Marius-Etienne Guillemand-Ducroc, avait été arrêté le 13 octobre. Il avait livré aux Allemands, lors de son «interrogatoire» tous ceux qu’il avait croisés. Interrogatoire réel  ou véritable mise en scène ? Agent à la solde de l’ennemi ou traitre déclaré sous les coups ? Toujours est-il qu’à partir du 13 octobre, la résistance locale va être décimée : Bolland, Georges Lebon,  Yvon Chollet, René Baron, Ernest Daguin et son fils Norbert, Léon Vernis, Pierre Castets, Firmin Blanjean, Jean Puissant, Alfred Prieur et d’autres encore, seront conduis à la Feldgendarmerie pour y être interrogés puis emprisonnés à la caserne Gémeau. Ils partiront ensuite dans les geôles auxerroises avant d’être, pour les uns libérés, pour les autres fusillés ou envoyés dans les camps. Après cette vague d’arrestations, Etienne disparaitra de la région mais continuera dans la voie de la trahison. Il exercera encore ses talents maudits à Dijon avant de prendre la fuite avant l’arrivée des alliés. Il sera arrêté, interrogé, découvert et fusillé par des résistants à Izernore, dans l’Ain, au début de l’été 1944.

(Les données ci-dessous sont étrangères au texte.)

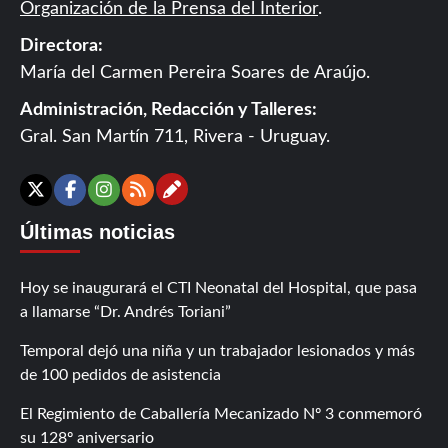
Organización de la Prensa del Interior
.
Directora:
María del Carmen Pereira Soares de Araújo.
Administración, Redacción y Talleres:
Gral. San Martín 711, Rivera - Uruguay.
Contáctanos
X
Facebook
Instagram
RSS
Últimas noticias
Hoy se inaugurará el CTI Neonatal del Hospital, que pasa
a llamarse “Dr. Andrés Toriani”
Temporal dejó una niña y un trabajador lesionados y más
de 100 pedidos de asistencia
El Regimiento de Caballería Mecanizado Nº 3 conmemoró
su 128º aniversario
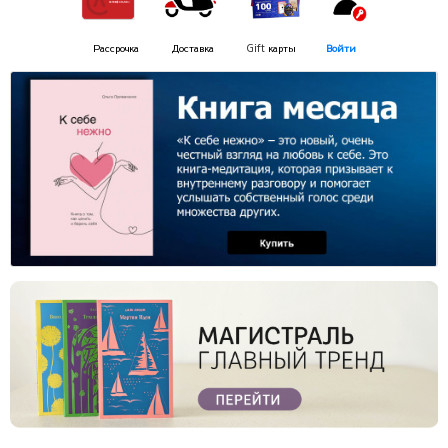
Рассрочка
Доставка
Gift
карты
В
ойти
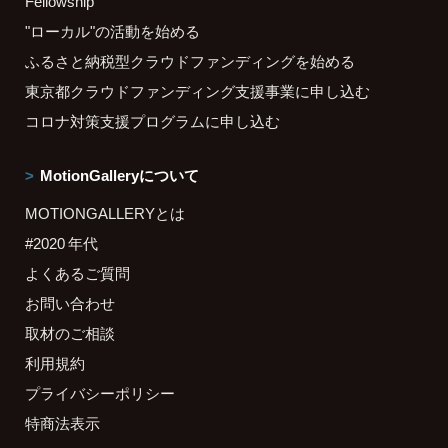
Fellowship
"ローカル"の活動を始める
ふるさと納税型クラウドファンディングを始める
東京都クラウドファンディング支援事業に申し込む
コロナ対策支援プログラムに申し込む
MotionGalleryについて
MOTIONGALLERYとは
#2020 年代
よくあるご質問
お問い合わせ
取材のご相談
利用規約
プライバシーポリシー
特商法表示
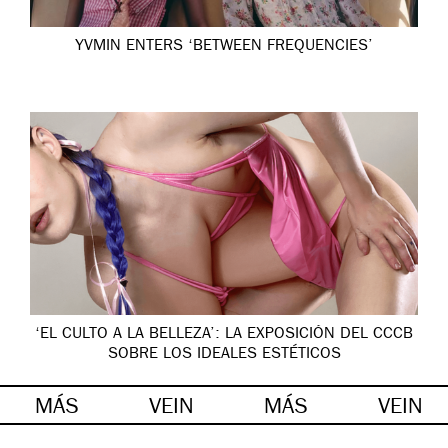
YVMIN ENTERS ‘BETWEEN FREQUENCIES’
‘EL CULTO A LA BELLEZA’: LA EXPOSICIÓN DEL CCCB
SOBRE LOS IDEALES ESTÉTICOS
MÁS
VEIN
MÁS
VEIN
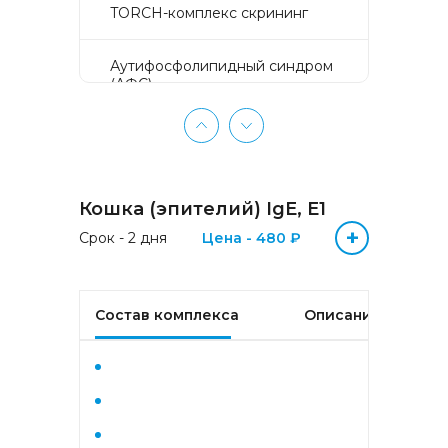
TORCH-комплекс скрининг
Аyтифосфолипидный синдром
(АФС)
БЕЗ ЛИШНИХ ПРОБЛЕМ
(женщины 50-65 лет)
Кошка (эпителий) IgE, E1
БЕЗ ЛИШНИХ ПРОБЛЕМ
(мужчины 50-65 лет)
+
Срок - 2 дня
Цена - 480 ₽
Биохимический анализ крови
Состав комплекса
Описание
Биохимический анализ крови
базовый
Гастрокомплекс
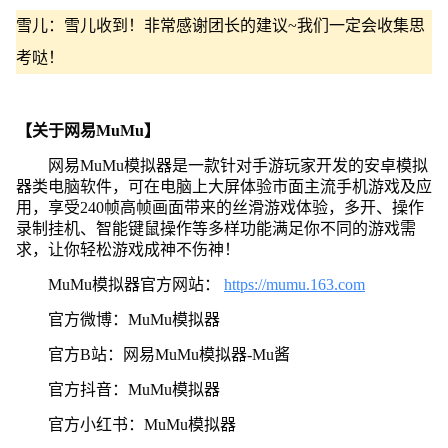
雪儿：雪儿收到！非常感谢团长的建议~我们一定会收集思
考哒！
【关于网易MuMu】
网易MuMu模拟器是一款针对手游玩家开发的安卓模拟
器类电脑软件，可在电脑上大屏体验市面主流手机游戏及应
用，享受240帧高帧画面带来的丝滑游戏体验，多开、操作
录制挂机、智能键鼠操作等多样功能满足你不同的游戏需
求，让你轻松游戏成神不伤神！
MuMu模拟器官方网站：
https://mumu.163.com
官方微博：MuMu模拟器
官方B站：网易MuMu模拟器-Mu酱
官方抖音：MuMu模拟器
官方小红书：MuMu模拟器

Notes : 1, Un département dans la guerre 1939-1945, Ed. Tirésias.

Gérard DAGUIN

Madeleine Reszelbach et la famille Beau

Au début de la montée du nazisme en Allemagne, les Reszelbach, une famille Juive Polonaise vient se réfugier à Sens où Mendel, le père, exerce le métier de cordonnier rue Thénard. Dès le 31  octobre 1940, la famille avait obtenu, par une pétition qui comportait 120 noms, le maintien de sa présence dans la ville et celui de Mendel dans son activité. Ils seront quand même arrêtés en juillet 1942 et les parents, accompagnés de leur fille ainée Hélène, 16 ans,  envoyés à Auschwitz d’où ils ne reviendront pas. Par bonheur, Mendel avait signé une décharge concernant ses deux plus jeunes  filles en faveur des Beau, ses voisins et amis. Madeleine, âgée de  14 ans et sa sœur Bluma, 6 ans, seront emmenées à l’hôpital de Sens, transférées à l’Assistance publique d’Auxerre avant d’être placées au centre de l’UGIF (Union Générale des Israélites de France) à Paris. Avertis par ce dernier, les Beau récupéreront discrètement Madeleine tandis que sa sœur partira pour la Bretagne. Va commencer pour la jeune fille une vie de silence, de peur et d’angoisse, seulement agrémentée de rares sorties nocturnes. Jusqu’à la Libération, Madeleine restera là, à l’insu de tous, cachée, aux risques et périls de la famille Beau. Un des seuls dans le secret sera le docteur Bonnecaze, lui-même engagé dans la Résistance, qui viendra l’opérer des amygdales.

Un département dans la guerre 1939-1945, Ed. Tirésias.